Karaboutis praised some of Ford Motor Company’s tactics for mitigating the effects of the economic downturn, like downsizing and mortgaging plants.

“(Ford) had good product, and GM had good product, but they got right-sized and they mortgaged their plants while they still could,” she said. “If you look at their balance sheet, it’s pretty rough now. But if the economy comes back, that means they’ll have been able to get through it without disappointing their shareholders and bondholders.”

Because of the federal bailout last spring, Karaboutis said the U.S. Treasury now owns about 61 percent of GM, while bondholders, the United Auto Workers health care trust fund and the Canadian government own the remaining shares.

Karaboutis said GM is taking a holistic approach to improve its business, continuing some of the reformative measures initiated prior to the bailout. Some goals center on consolidation of their brands, modifying corporate culture to improve employee satisfaction and a refined, IT-oriented focus on communication with customers.

“We’re looking at this from every corner of the company,” she said.

Karaboutis said the changes enacted thus far appear to have had a positive effect, as October 2009 was GM’s first year-over-year sales increase in 21 months.

Slubowski’s remarks were more focused on the future, as health insurance reform remains a hotly debated topic.

The current health care system is unsustainable because of poor coordination between insurance companies and care providers, a wasteful fee-for-service system — all of which exacerbate one another, according to Slubowski.

Slubowski added that grave but necessary considerations await health care consumers, most notably in the form of advance directives and end-of-life preferences, each of which can be problematic when neglected.

He mentioned a friend and lifelong smoker who died of cancer after months of costly treatment to illustrate the trend that most Medicare spending occurs in the last years and months of life. He said the poor quality of life his friend had in his last days made him question the prudence of the decision to keep receiving care.

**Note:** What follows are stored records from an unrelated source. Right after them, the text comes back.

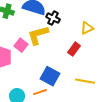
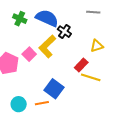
yellow L-shape: (38, 35) -> (47, 46), turned -35
yellow line: (85, 81) -> (91, 77), moved

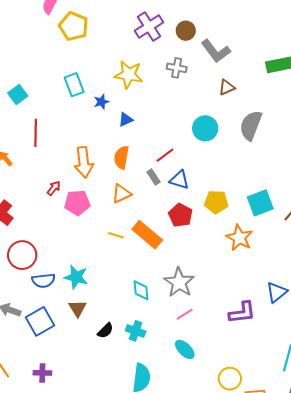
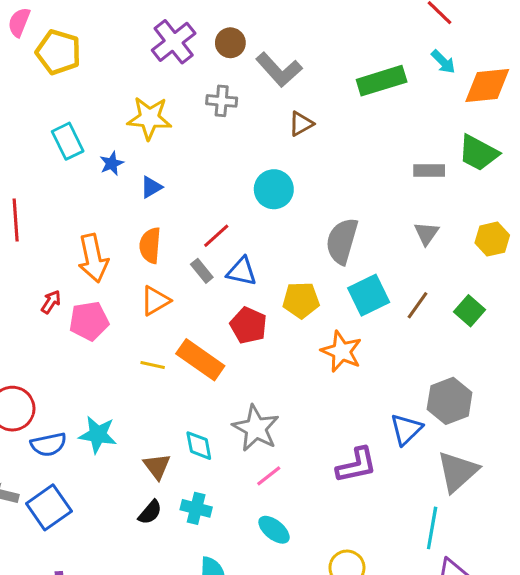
gray semicircle: (251, 125) -> (342, 241), moved
brown triangle: (78, 308) -> (157, 466), moved

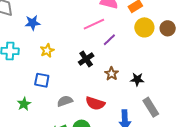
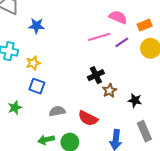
purple line: (109, 40) -> (122, 42), moved
yellow star: (47, 51) -> (33, 63), moved
black cross: (86, 59) -> (96, 75), moved

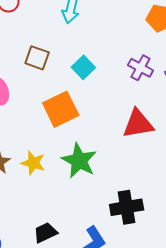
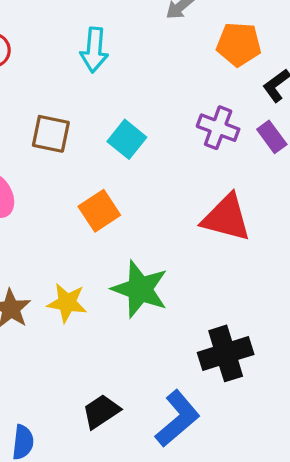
orange square: (61, 109) -> (99, 211), size x0.7
red triangle: (138, 124) -> (226, 218), turned 32

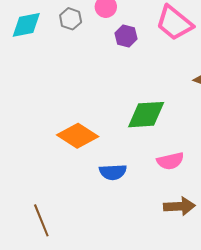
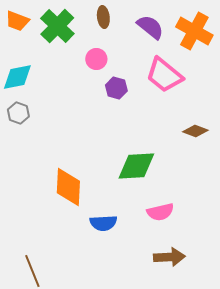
gray hexagon: (71, 19) -> (18, 113), moved
orange diamond: (78, 136) -> (68, 187), turned 60

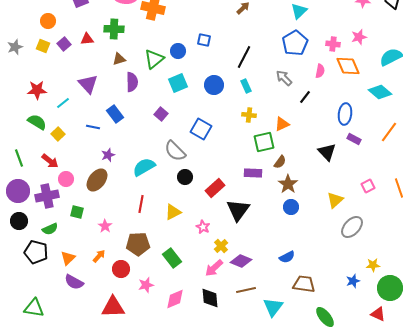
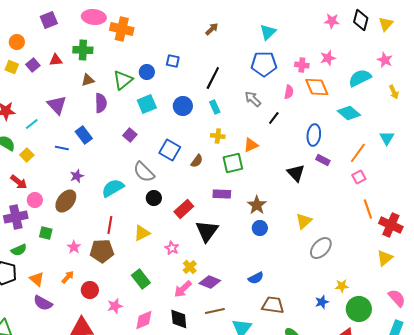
blue pentagon: (295, 43) -> (264, 64), turned 30
brown semicircle: (280, 162) -> (197, 161), moved
pink square: (368, 186) -> (359, 177), moved
brown pentagon: (138, 244) -> (102, 251), moved
orange triangle: (68, 258) -> (37, 279), turned -35

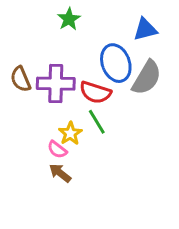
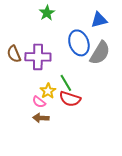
red semicircle: (95, 92) -> (70, 99), moved
brown arrow: (60, 173) -> (41, 118), turned -35

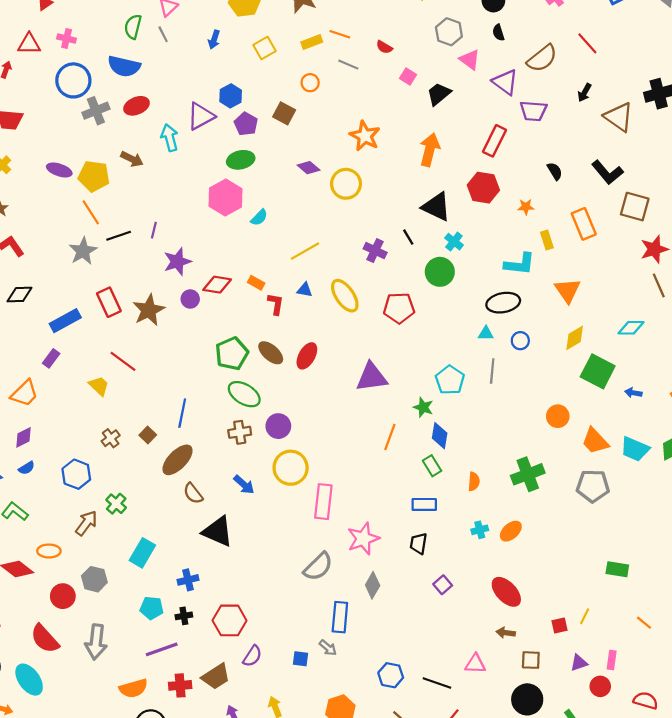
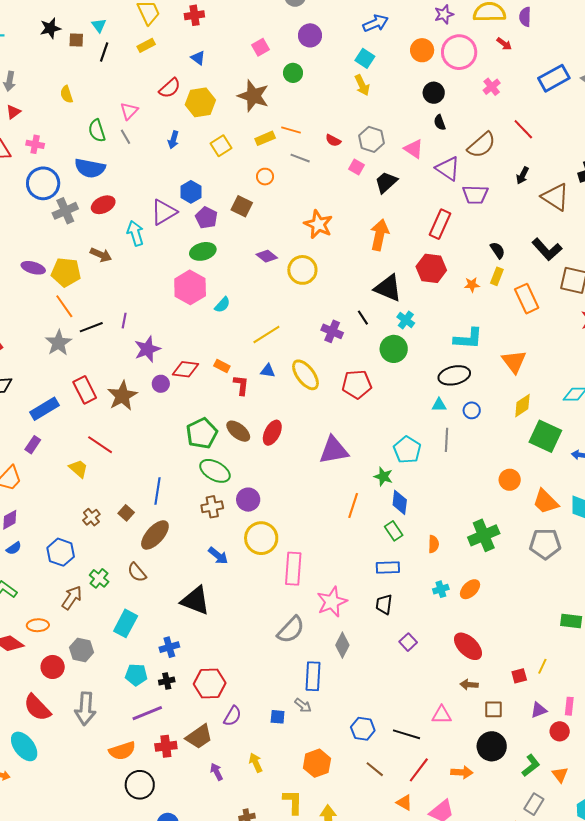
green semicircle: (133, 27) -> (97, 131), turned -30
gray hexagon: (449, 32) -> (371, 139), moved
yellow rectangle: (547, 240) -> (497, 276), moved, turned 42
brown semicircle: (193, 493) -> (137, 572), moved

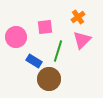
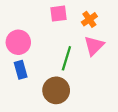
pink square: (45, 27) -> (58, 14), moved
blue rectangle: (34, 61) -> (21, 70), moved, turned 42

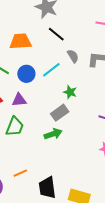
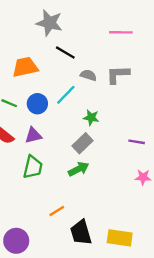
gray semicircle: (73, 56) -> (88, 75), turned -32
orange line: (20, 173) -> (57, 211), moved

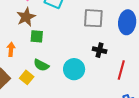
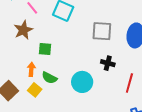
brown star: (26, 17) -> (23, 30), moved
orange arrow: (11, 49) -> (31, 69), moved

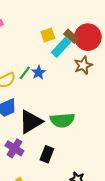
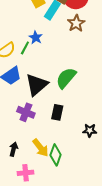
green line: (25, 73) -> (25, 48), moved
green semicircle: (62, 120) -> (66, 78), turned 145

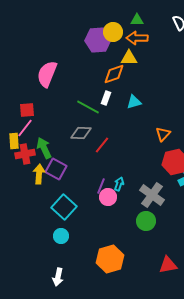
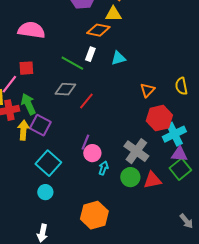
pink semicircle: (47, 74) -> (31, 30), turned 76
orange diamond: (114, 74) -> (98, 30), turned 30
red square: (27, 110) -> (26, 68), moved
cyan arrow: (119, 184) -> (103, 168), moved
red triangle: (168, 265) -> (152, 180), moved

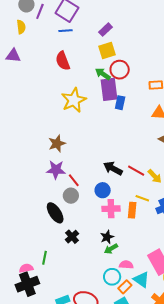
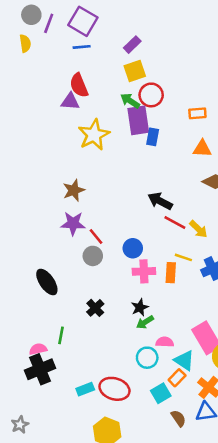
purple triangle: (13, 56) -> (70, 101), moved
black arrow: (113, 168) -> (160, 201), moved
black ellipse: (55, 213) -> (47, 282), moved
orange rectangle: (125, 287) -> (177, 378), moved

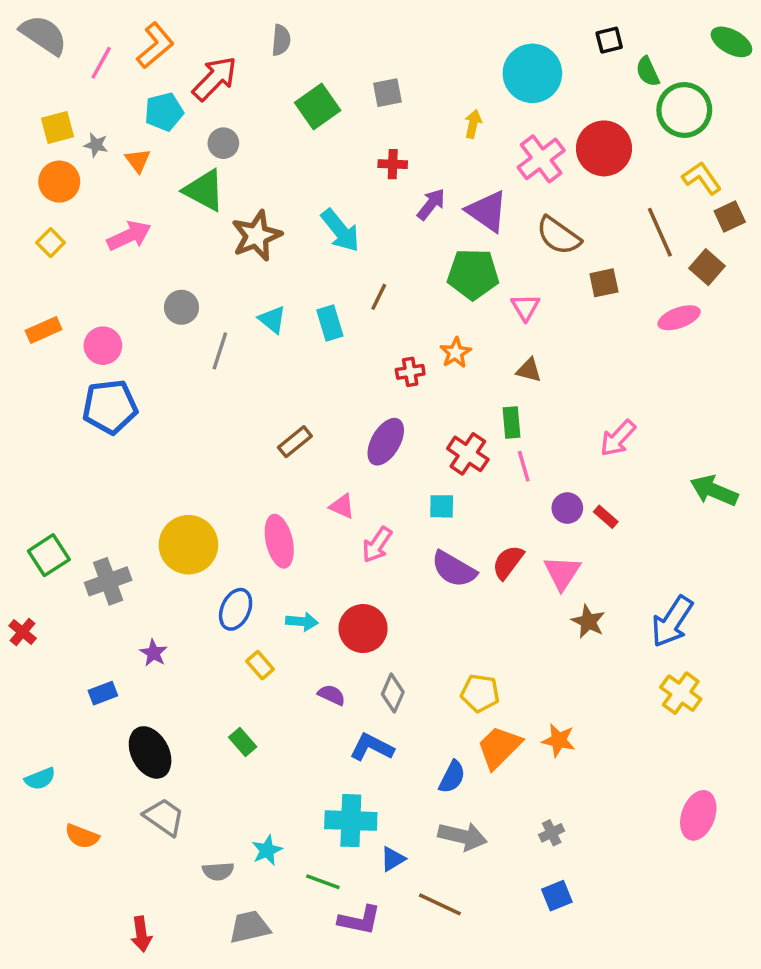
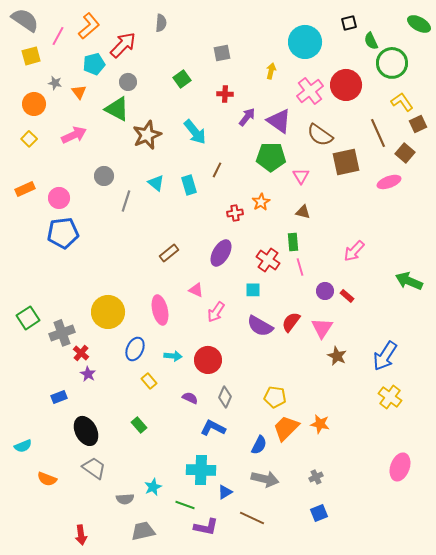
green square: (318, 106) -> (182, 79), moved, size x0.7
yellow square: (58, 127) -> (31, 56), moved
brown square: (604, 283) -> (346, 162), size x1.6
red cross: (23, 632) -> (81, 353), moved

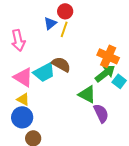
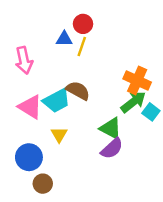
blue triangle: (50, 23) -> (64, 39), turned 40
yellow triangle: (23, 99) -> (59, 135), moved, turned 32
purple semicircle: (101, 113) -> (112, 148), moved, turned 72

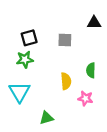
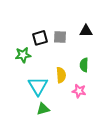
black triangle: (94, 23) -> (86, 31), moved
black square: (29, 38) -> (40, 38), moved
cyan triangle: (19, 92) -> (38, 86), moved

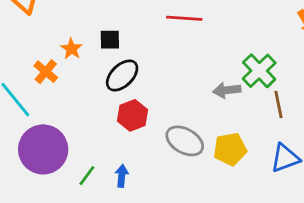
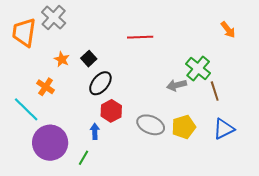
black square: (110, 40) -> (89, 59), turned -35
orange star: (71, 49) -> (62, 59), moved
blue arrow: (122, 176) -> (95, 131), moved

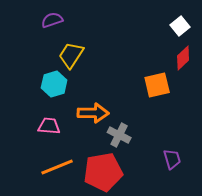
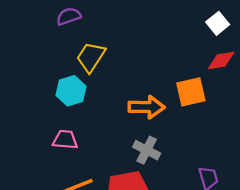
red diamond: (183, 58) -> (221, 61), turned 35
orange arrow: (93, 113) -> (147, 107), moved

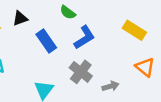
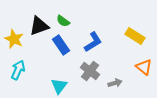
green semicircle: (68, 12) -> (63, 21), moved
black triangle: (20, 18) -> (39, 26), size x1.5

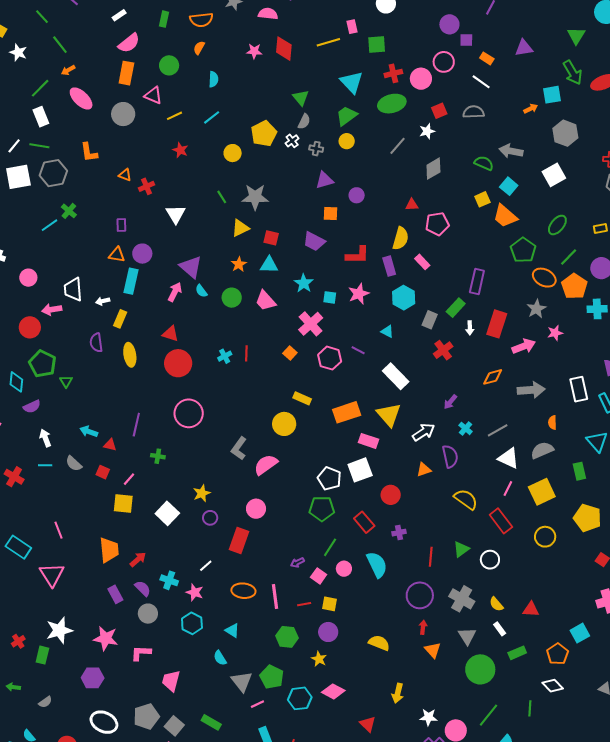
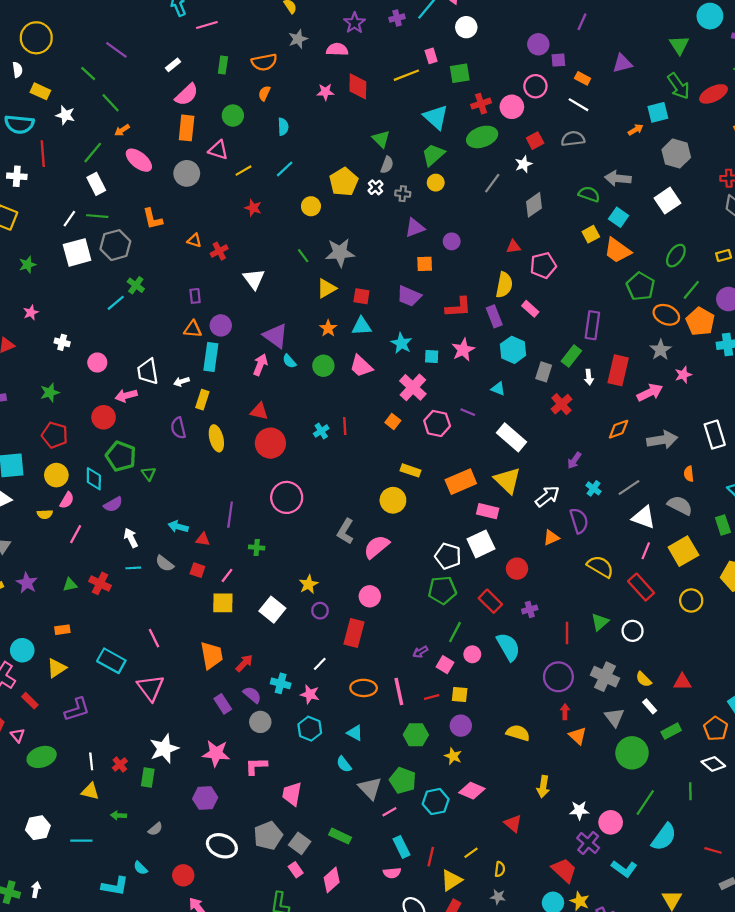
gray semicircle: (542, 450) -> (680, 505), turned 55

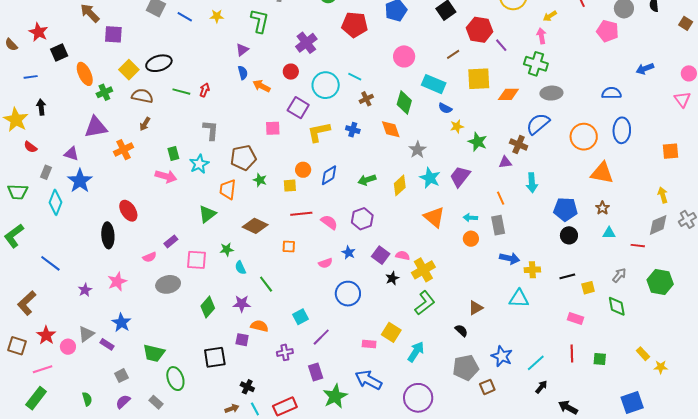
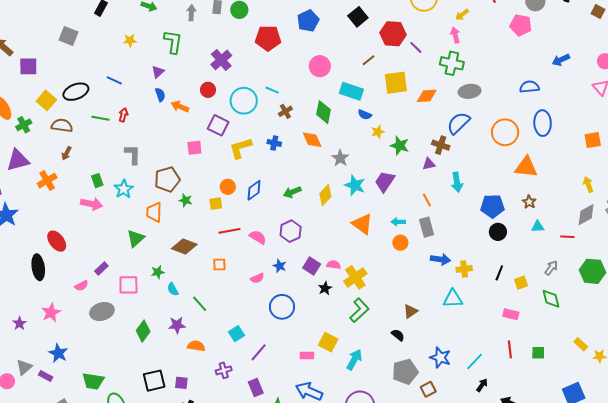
blue line: (185, 17) -> (114, 80), moved
black line: (567, 276) -> (499, 273), turned -49
purple square: (242, 340) -> (181, 383), moved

“And, answering that, I have to know from an economic standpoint,” he said, “what did that cost? How many children could have been immunized?”

Both speakers stressed the importance of consumer responsibility in helping the health insurance and auto industries recover. In particular, Slubowski extolled healthy habits and keeping a personal health record in order to avoid disjointed care and higher costs.

“You are the best advocate for your own health and the health of the ones you love,” he said. “I don’t care if it’s electronic or on paper.